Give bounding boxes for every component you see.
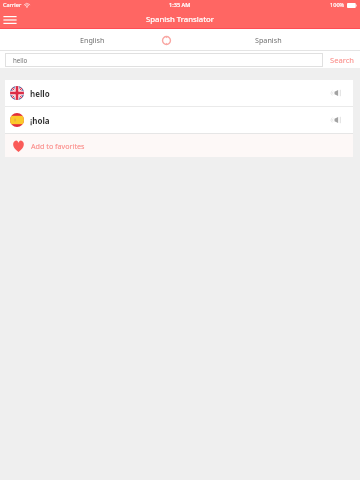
- button[interactable]: Search: [326, 51, 358, 68]
- staticText: Spanish: [255, 35, 282, 45]
- staticText: ¡hola: [30, 115, 50, 126]
- button[interactable]: ¡hola: [5, 107, 353, 133]
- button[interactable]: Menu: [1, 11, 19, 29]
- button[interactable]: Spanish: [238, 29, 298, 51]
- button[interactable]: Swap languages: [157, 29, 175, 51]
- staticText: hello: [13, 56, 28, 64]
- staticText: 1:35 AM: [169, 1, 191, 9]
- button[interactable]: Speak: [316, 80, 353, 106]
- button[interactable]: Add to favorites: [5, 134, 353, 157]
- staticText: 100%: [330, 1, 345, 9]
- staticText: Carrier: [3, 1, 22, 9]
- staticText: Search: [330, 55, 355, 65]
- staticText: hello: [30, 88, 50, 99]
- staticText: English: [80, 35, 105, 45]
- staticText: Spanish Translator: [146, 14, 214, 25]
- button[interactable]: hello: [5, 80, 353, 106]
- button[interactable]: Speak: [316, 107, 353, 133]
- button[interactable]: hello: [5, 53, 323, 67]
- button[interactable]: English: [62, 29, 122, 51]
- staticText: Add to favorites: [31, 141, 85, 151]
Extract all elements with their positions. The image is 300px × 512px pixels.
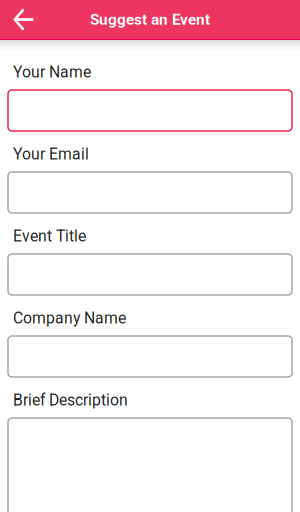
button[interactable]: Your Email <box>8 145 292 213</box>
staticText: Suggest an Event <box>90 10 210 28</box>
button[interactable]: Event Title <box>8 227 292 295</box>
staticText: Brief Description <box>13 391 128 409</box>
button[interactable]: Back <box>0 0 46 39</box>
button[interactable]: Your Name <box>8 63 292 131</box>
button[interactable]: Brief Description <box>8 391 292 512</box>
staticText: Your Email <box>13 145 89 163</box>
staticText: Company Name <box>13 309 126 327</box>
staticText: Your Name <box>13 63 91 81</box>
button[interactable]: Company Name <box>8 309 292 377</box>
staticText: Event Title <box>13 227 86 245</box>
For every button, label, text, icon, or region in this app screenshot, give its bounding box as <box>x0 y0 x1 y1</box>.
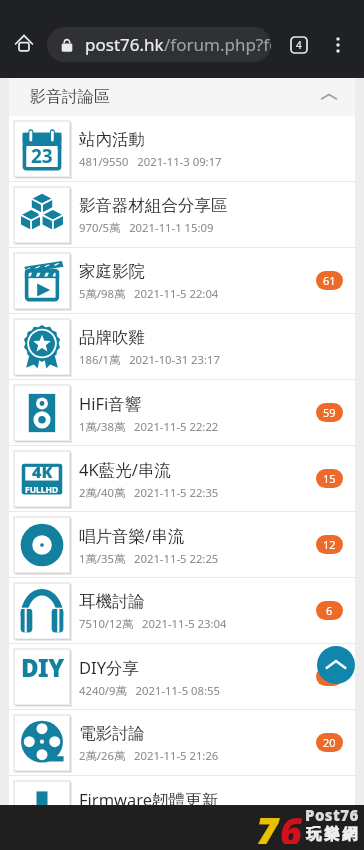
staticText: 站內活動 <box>79 129 145 150</box>
staticText: 電影討論 <box>79 723 145 744</box>
button[interactable]: 唱片音樂/串流 <box>9 512 355 577</box>
staticText: 7510/12萬 2021-11-5 23:04 <box>79 616 227 631</box>
staticText: 20 <box>323 735 336 750</box>
staticText: 186/1萬 2021-10-31 23:17 <box>79 352 220 367</box>
staticText: 3 <box>326 669 333 684</box>
staticText: 6 <box>326 603 333 618</box>
button[interactable]: More options <box>322 29 353 60</box>
button[interactable]: Scroll to top <box>317 646 355 684</box>
staticText: 2萬/40萬 2021-11-5 22:35 <box>79 485 219 500</box>
staticText: 1萬/38萬 2021-11-5 22:22 <box>79 419 219 434</box>
staticText: HiFi音響 <box>79 392 142 415</box>
staticText: 5萬/98萬 2021-11-5 22:04 <box>79 286 219 301</box>
staticText: 品牌吹雞 <box>79 327 145 348</box>
staticText: 4 <box>296 38 302 52</box>
staticText: 59 <box>323 405 336 420</box>
staticText: 12 <box>323 537 336 552</box>
staticText: DIY分享 <box>79 656 139 679</box>
staticText: 影音討論區 <box>30 87 110 107</box>
button[interactable]: Firmware韌體更新 <box>9 776 355 805</box>
staticText: 唱片音樂/串流 <box>79 524 185 547</box>
staticText: FULLHD <box>25 484 59 496</box>
staticText: 家庭影院 <box>79 261 145 282</box>
button[interactable]: 影音器材組合分享區 <box>9 182 355 247</box>
staticText: 1萬/35萬 2021-11-5 22:25 <box>79 551 219 566</box>
staticText: 6 <box>280 805 303 844</box>
button[interactable]: post76.hk <box>47 27 271 62</box>
button[interactable]: 23 <box>9 116 355 181</box>
staticText: 970/5萬 2021-11-1 15:09 <box>79 220 214 235</box>
staticText: 玩樂網 <box>305 825 359 844</box>
staticText: post76.hk <box>85 33 164 56</box>
button[interactable]: Home <box>7 27 41 61</box>
button[interactable]: DIY <box>9 644 355 709</box>
button[interactable]: HiFi音響 <box>9 380 355 445</box>
staticText: 耳機討論 <box>79 591 145 612</box>
staticText: 7 <box>256 805 280 844</box>
staticText: 4K <box>32 461 53 483</box>
staticText: 23 <box>31 143 53 169</box>
button[interactable]: 家庭影院 <box>9 248 355 313</box>
button[interactable]: Tabs <box>283 29 314 60</box>
button[interactable]: 4K <box>9 446 355 511</box>
staticText: 15 <box>323 471 336 486</box>
button[interactable]: 電影討論 <box>9 710 355 775</box>
staticText: Post76 <box>305 805 359 825</box>
staticText: 61 <box>323 273 336 288</box>
staticText: /forum.php?fo <box>164 33 271 56</box>
staticText: 影音器材組合分享區 <box>79 195 228 216</box>
staticText: 4240/9萬 2021-11-5 08:55 <box>79 683 220 698</box>
staticText: 4K藍光/串流 <box>79 458 171 481</box>
staticText: Firmware韌體更新 <box>79 788 219 805</box>
staticText: 481/9550 2021-11-3 09:17 <box>79 154 222 169</box>
button[interactable]: 品牌吹雞 <box>9 314 355 379</box>
button[interactable]: 耳機討論 <box>9 578 355 643</box>
staticText: DIY <box>21 651 64 684</box>
staticText: 2萬/26萬 2021-11-5 21:26 <box>79 748 219 763</box>
button[interactable]: 影音討論區 <box>9 78 355 116</box>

## Work item
Scan the entries above. Copy each line that has the string "favorites".

## Task answer
- button[interactable]: Add to favorites: [5, 134, 353, 157]
- staticText: Add to favorites: [31, 141, 85, 151]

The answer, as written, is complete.